SUPPLIED RECORDS

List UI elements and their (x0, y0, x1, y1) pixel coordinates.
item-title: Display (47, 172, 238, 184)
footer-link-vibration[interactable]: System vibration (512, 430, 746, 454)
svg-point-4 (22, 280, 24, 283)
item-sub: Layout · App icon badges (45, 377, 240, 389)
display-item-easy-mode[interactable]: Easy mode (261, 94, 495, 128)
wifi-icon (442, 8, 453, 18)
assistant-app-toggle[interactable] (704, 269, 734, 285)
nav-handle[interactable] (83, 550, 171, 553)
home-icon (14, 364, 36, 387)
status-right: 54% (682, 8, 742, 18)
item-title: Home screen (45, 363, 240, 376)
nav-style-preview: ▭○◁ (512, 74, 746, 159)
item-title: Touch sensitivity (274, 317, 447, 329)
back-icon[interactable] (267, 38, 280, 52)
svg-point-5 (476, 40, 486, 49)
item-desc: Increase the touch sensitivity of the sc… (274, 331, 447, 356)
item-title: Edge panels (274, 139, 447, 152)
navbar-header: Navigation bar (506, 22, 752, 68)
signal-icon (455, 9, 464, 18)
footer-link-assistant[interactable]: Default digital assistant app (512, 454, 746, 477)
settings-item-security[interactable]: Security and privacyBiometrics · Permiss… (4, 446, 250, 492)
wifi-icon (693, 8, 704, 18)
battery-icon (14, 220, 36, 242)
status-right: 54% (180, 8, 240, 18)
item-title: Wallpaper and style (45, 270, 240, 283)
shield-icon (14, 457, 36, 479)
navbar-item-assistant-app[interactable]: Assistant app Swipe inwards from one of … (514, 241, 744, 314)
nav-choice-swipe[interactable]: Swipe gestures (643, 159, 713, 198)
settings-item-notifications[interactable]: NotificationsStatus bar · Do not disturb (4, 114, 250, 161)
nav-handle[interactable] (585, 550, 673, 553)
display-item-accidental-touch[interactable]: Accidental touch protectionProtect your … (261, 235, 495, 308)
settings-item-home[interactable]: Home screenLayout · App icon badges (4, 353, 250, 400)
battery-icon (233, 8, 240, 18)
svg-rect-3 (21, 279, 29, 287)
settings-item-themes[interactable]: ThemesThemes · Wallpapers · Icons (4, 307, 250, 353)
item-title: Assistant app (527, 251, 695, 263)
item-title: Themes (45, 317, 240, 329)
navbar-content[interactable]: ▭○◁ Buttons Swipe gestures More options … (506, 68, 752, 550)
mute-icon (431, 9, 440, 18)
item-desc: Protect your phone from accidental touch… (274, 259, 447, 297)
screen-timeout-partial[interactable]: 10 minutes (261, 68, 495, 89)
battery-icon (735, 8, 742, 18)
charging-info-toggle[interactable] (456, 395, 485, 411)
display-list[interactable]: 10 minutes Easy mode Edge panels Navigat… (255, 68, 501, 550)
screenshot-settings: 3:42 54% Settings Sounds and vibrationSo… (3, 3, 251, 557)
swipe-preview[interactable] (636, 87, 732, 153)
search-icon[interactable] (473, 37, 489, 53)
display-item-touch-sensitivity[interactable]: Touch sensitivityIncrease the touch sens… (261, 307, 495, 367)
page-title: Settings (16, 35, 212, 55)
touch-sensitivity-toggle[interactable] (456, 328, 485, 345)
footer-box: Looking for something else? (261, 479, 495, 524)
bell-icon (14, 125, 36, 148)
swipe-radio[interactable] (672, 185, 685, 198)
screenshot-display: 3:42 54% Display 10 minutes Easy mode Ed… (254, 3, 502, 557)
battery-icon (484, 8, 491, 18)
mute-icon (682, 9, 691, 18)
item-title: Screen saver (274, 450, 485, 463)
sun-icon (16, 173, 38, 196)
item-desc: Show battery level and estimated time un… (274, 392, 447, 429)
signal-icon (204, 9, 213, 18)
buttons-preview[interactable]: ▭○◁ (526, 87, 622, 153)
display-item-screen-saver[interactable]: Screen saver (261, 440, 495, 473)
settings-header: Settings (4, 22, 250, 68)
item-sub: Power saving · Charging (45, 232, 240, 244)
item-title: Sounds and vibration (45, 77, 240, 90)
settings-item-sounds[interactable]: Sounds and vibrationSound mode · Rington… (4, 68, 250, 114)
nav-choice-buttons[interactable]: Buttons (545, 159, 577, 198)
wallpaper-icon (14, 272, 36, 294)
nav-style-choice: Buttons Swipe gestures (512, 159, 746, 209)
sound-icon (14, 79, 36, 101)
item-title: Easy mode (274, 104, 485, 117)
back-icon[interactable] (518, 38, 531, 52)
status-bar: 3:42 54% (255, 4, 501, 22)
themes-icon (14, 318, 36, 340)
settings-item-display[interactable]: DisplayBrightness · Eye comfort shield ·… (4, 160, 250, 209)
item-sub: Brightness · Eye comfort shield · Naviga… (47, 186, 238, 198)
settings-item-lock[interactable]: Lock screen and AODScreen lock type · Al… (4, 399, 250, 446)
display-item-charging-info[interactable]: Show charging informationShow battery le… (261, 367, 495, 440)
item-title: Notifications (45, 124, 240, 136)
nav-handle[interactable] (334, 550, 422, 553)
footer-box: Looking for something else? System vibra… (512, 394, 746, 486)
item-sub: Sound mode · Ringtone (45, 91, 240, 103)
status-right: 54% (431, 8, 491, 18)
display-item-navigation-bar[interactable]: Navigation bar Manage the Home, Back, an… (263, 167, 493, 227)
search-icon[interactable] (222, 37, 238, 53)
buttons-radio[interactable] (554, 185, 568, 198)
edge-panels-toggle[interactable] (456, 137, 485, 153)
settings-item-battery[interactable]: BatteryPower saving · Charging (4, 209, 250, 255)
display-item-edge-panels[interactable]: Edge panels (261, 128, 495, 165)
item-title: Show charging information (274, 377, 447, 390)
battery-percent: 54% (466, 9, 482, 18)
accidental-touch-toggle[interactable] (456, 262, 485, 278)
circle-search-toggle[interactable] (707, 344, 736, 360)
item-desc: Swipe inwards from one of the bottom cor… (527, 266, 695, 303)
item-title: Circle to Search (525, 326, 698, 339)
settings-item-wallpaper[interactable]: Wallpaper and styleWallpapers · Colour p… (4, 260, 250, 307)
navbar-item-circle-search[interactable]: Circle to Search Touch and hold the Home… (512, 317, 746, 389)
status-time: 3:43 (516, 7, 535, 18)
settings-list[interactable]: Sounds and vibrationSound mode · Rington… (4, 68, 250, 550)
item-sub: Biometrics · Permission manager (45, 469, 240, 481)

WHAT YOU ARE ASKED TO DO
Output the entire listing above without leaving out or altering anything.

REPLY TO THE EXERCISE
List UI elements and their (x0, y0, x1, y1) pixel coordinates.
item-title: Display (47, 172, 238, 184)
footer-link-vibration[interactable]: System vibration (512, 430, 746, 454)
svg-point-4 (22, 280, 24, 283)
item-sub: Layout · App icon badges (45, 377, 240, 389)
display-item-easy-mode[interactable]: Easy mode (261, 94, 495, 128)
wifi-icon (442, 8, 453, 18)
assistant-app-toggle[interactable] (704, 269, 734, 285)
nav-handle[interactable] (83, 550, 171, 553)
home-icon (14, 364, 36, 387)
status-right: 54% (682, 8, 742, 18)
item-title: Home screen (45, 363, 240, 376)
nav-style-preview: ▭○◁ (512, 74, 746, 159)
item-title: Touch sensitivity (274, 317, 447, 329)
back-icon[interactable] (267, 38, 280, 52)
svg-point-5 (476, 40, 486, 49)
item-desc: Increase the touch sensitivity of the sc… (274, 331, 447, 356)
item-title: Edge panels (274, 139, 447, 152)
navbar-header: Navigation bar (506, 22, 752, 68)
signal-icon (455, 9, 464, 18)
footer-link-assistant[interactable]: Default digital assistant app (512, 454, 746, 477)
settings-item-security[interactable]: Security and privacyBiometrics · Permiss… (4, 446, 250, 492)
wifi-icon (693, 8, 704, 18)
battery-icon (14, 220, 36, 242)
status-right: 54% (180, 8, 240, 18)
item-title: Wallpaper and style (45, 270, 240, 283)
shield-icon (14, 457, 36, 479)
navbar-item-assistant-app[interactable]: Assistant app Swipe inwards from one of … (514, 241, 744, 314)
nav-choice-swipe[interactable]: Swipe gestures (643, 159, 713, 198)
settings-item-notifications[interactable]: NotificationsStatus bar · Do not disturb (4, 114, 250, 161)
nav-handle[interactable] (585, 550, 673, 553)
display-item-accidental-touch[interactable]: Accidental touch protectionProtect your … (261, 235, 495, 308)
settings-item-home[interactable]: Home screenLayout · App icon badges (4, 353, 250, 400)
battery-icon (233, 8, 240, 18)
svg-rect-3 (21, 279, 29, 287)
settings-item-themes[interactable]: ThemesThemes · Wallpapers · Icons (4, 307, 250, 353)
item-title: Assistant app (527, 251, 695, 263)
item-title: Themes (45, 317, 240, 329)
navbar-content[interactable]: ▭○◁ Buttons Swipe gestures More options … (506, 68, 752, 550)
mute-icon (431, 9, 440, 18)
item-desc: Protect your phone from accidental touch… (274, 259, 447, 297)
screen-timeout-partial[interactable]: 10 minutes (261, 68, 495, 89)
battery-icon (735, 8, 742, 18)
charging-info-toggle[interactable] (456, 395, 485, 411)
display-list[interactable]: 10 minutes Easy mode Edge panels Navigat… (255, 68, 501, 550)
screenshot-settings: 3:42 54% Settings Sounds and vibrationSo… (3, 3, 251, 557)
swipe-preview[interactable] (636, 87, 732, 153)
search-icon[interactable] (473, 37, 489, 53)
display-item-touch-sensitivity[interactable]: Touch sensitivityIncrease the touch sens… (261, 307, 495, 367)
page-title: Settings (16, 35, 212, 55)
touch-sensitivity-toggle[interactable] (456, 328, 485, 345)
footer-box: Looking for something else? (261, 479, 495, 524)
bell-icon (14, 125, 36, 148)
swipe-radio[interactable] (672, 185, 685, 198)
screenshot-display: 3:42 54% Display 10 minutes Easy mode Ed… (254, 3, 502, 557)
battery-icon (484, 8, 491, 18)
mute-icon (682, 9, 691, 18)
item-title: Screen saver (274, 450, 485, 463)
sun-icon (16, 173, 38, 196)
item-desc: Show battery level and estimated time un… (274, 392, 447, 429)
signal-icon (204, 9, 213, 18)
buttons-preview[interactable]: ▭○◁ (526, 87, 622, 153)
display-item-screen-saver[interactable]: Screen saver (261, 440, 495, 473)
settings-header: Settings (4, 22, 250, 68)
item-sub: Power saving · Charging (45, 232, 240, 244)
item-title: Sounds and vibration (45, 77, 240, 90)
settings-item-sounds[interactable]: Sounds and vibrationSound mode · Rington… (4, 68, 250, 114)
nav-choice-buttons[interactable]: Buttons (545, 159, 577, 198)
wallpaper-icon (14, 272, 36, 294)
nav-style-choice: Buttons Swipe gestures (512, 159, 746, 209)
sound-icon (14, 79, 36, 101)
item-title: Easy mode (274, 104, 485, 117)
back-icon[interactable] (518, 38, 531, 52)
status-bar: 3:42 54% (255, 4, 501, 22)
themes-icon (14, 318, 36, 340)
settings-item-display[interactable]: DisplayBrightness · Eye comfort shield ·… (4, 160, 250, 209)
item-sub: Brightness · Eye comfort shield · Naviga… (47, 186, 238, 198)
settings-item-lock[interactable]: Lock screen and AODScreen lock type · Al… (4, 399, 250, 446)
display-item-charging-info[interactable]: Show charging informationShow battery le… (261, 367, 495, 440)
item-title: Notifications (45, 124, 240, 136)
nav-handle[interactable] (334, 550, 422, 553)
footer-box: Looking for something else? System vibra… (512, 394, 746, 486)
item-sub: Sound mode · Ringtone (45, 91, 240, 103)
status-right: 54% (431, 8, 491, 18)
display-item-navigation-bar[interactable]: Navigation bar Manage the Home, Back, an… (263, 167, 493, 227)
search-icon[interactable] (222, 37, 238, 53)
buttons-radio[interactable] (554, 185, 568, 198)
edge-panels-toggle[interactable] (456, 137, 485, 153)
settings-item-battery[interactable]: BatteryPower saving · Charging (4, 209, 250, 255)
display-item-edge-panels[interactable]: Edge panels (261, 128, 495, 165)
item-title: Show charging information (274, 377, 447, 390)
battery-percent: 54% (466, 9, 482, 18)
accidental-touch-toggle[interactable] (456, 262, 485, 278)
circle-search-toggle[interactable] (707, 344, 736, 360)
item-desc: Swipe inwards from one of the bottom cor… (527, 266, 695, 303)
item-title: Circle to Search (525, 326, 698, 339)
settings-item-wallpaper[interactable]: Wallpaper and styleWallpapers · Colour p… (4, 260, 250, 307)
navbar-item-circle-search[interactable]: Circle to Search Touch and hold the Home… (512, 317, 746, 389)
status-time: 3:43 (516, 7, 535, 18)
settings-list[interactable]: Sounds and vibrationSound mode · Rington… (4, 68, 250, 550)
item-sub: Biometrics · Permission manager (45, 469, 240, 481)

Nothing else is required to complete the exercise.